Let science and reason prevail
While the immediate, present and impending future put limits on a normal corollary, a solution to get rid of the current mess unleashed by the coronavirus will come only by giving a chance to science and fair multilateral and inter-governmental interventions. The culture of fair journalism, which was endangered by commercial pressure and the necessity to toe the official line, especially in the developing countries, has a chance to reclaim its due if the mainline media learns from their home-grown independent counterparts and a section of the international media—working under serious risk—to disseminate consumable news and views.
Among the evoked discussions on the Covid-19 origin, Nicholas Wade’s long-form article in Medium is a must-read. Wade, a science writer who has worked on the staff of Nature, Science and The New York Times, made a strong case for the possibility of a laboratory accident, backing it up with logical and scientific traction. He reminds us that the outbreak began at Wuhan, a hub of the top Chinese lab in charge of studying the coronavirus, without a natural bat population or ability to find an alternative animal host, unlike during the first SARS epidemic. Wade has offered solid research to establish the origin of the coronavirus in Wuhan, China. Wade says that there is no clear evidence either to support or rule out whether the virus came from nature or a lab.
Prior to this, a story published in The Australian titled 'Chinese Military Scientists Discussed Weaponising SARS Coronavirus' made public some of the important findings contained in a 2015 book written by a military doctor Xu Dezhong—The Unnatural Origin of SARS and New Species of Man-Made Viruses as Genetic Bioweapon. Global Times, in fact, twisted it and tried to pacify the actual findings by suggesting that the 2002 and 2004 SARS epidemics in China originated through an unnatural way of genetic modification that came from abroad.
Concerted efforts under the UN
The stories and findings are inconclusive till the world community comes back to its senses and sits together under the aegis of the United Nations to let everyone get a believable chronicle of the world’s deadliest crisis. This is no time to be a prisoner of jingoistic propaganda under the framework of nationalism and regionalism when global consensus is badly needed. The said global consensus should be made for verifying whether the novel coronavirus was indeed a natural virus or an accidental or intentional creation.

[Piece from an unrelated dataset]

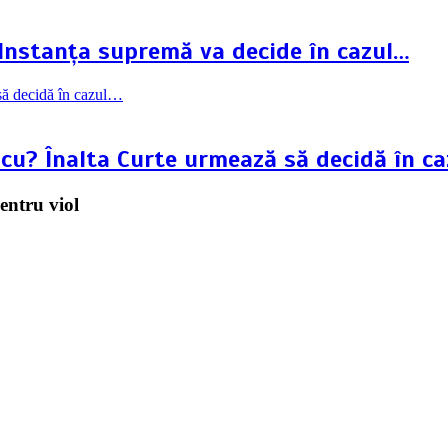
 Instanța supremă va decide în cazul…
scu? Înalta Curte urmează să decidă în c
entru viol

Equally crucial, the world community should go into action to introspect on its failure to make concerted efforts to counter the deadly virus by holding ground and routing abundantly available resources to save lives and livelihoods across the globe. Undoubtedly, the World Health Organisation has its own share of grave mistakes which calls for a clear explanation.
Amidst a crime against humanity, the need of the hour is not to just mourn but build broad global consensus to find out the cause and make at least some course corrections for the inhuman indifferences or lapses of governments, intelligence networks and powerful international organisations. The world should make a way forward to let no crime against humanity go unpunished. During the transition, people have no luxury to believe that they have been witnessing World War III. The benefit of the doubt is causing an existential crisis for most of us. This is rather blissful to incompetent governments as they are better placed to survive even when they work against the people's interest.

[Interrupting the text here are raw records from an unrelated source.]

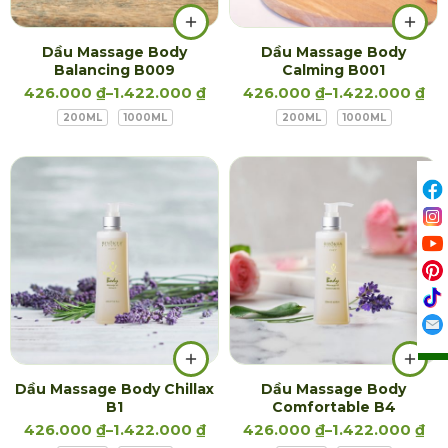
Dầu Massage Body
Dầu Massage Body
Balancing B009
Calming B001
426.000
₫
–
1.422.000
₫
426.000
₫
–
1.422.000
₫
200ML
1000ML
200ML
1000ML
Dầu Massage Body Chillax
Dầu Massage Body
B1
Comfortable B4
426.000
₫
–
1.422.000
₫
426.000
₫
–
1.422.000
₫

We have already entered a phase of human history where going forward will need a complete overhaul of the priorities and public policies. The critically vital components of human indexes like public healthcare, education, equitable livelihoods and sustainable practices should get their real due—wasteful expenditures must be stopped. The world has no option but to get into a reset mode. The road ahead is not easy. A lot depends on how governments act and get their failures into perspective for giving much-needed hope to people beyond boundaries. No matter who played the mischief, we have lost our old world.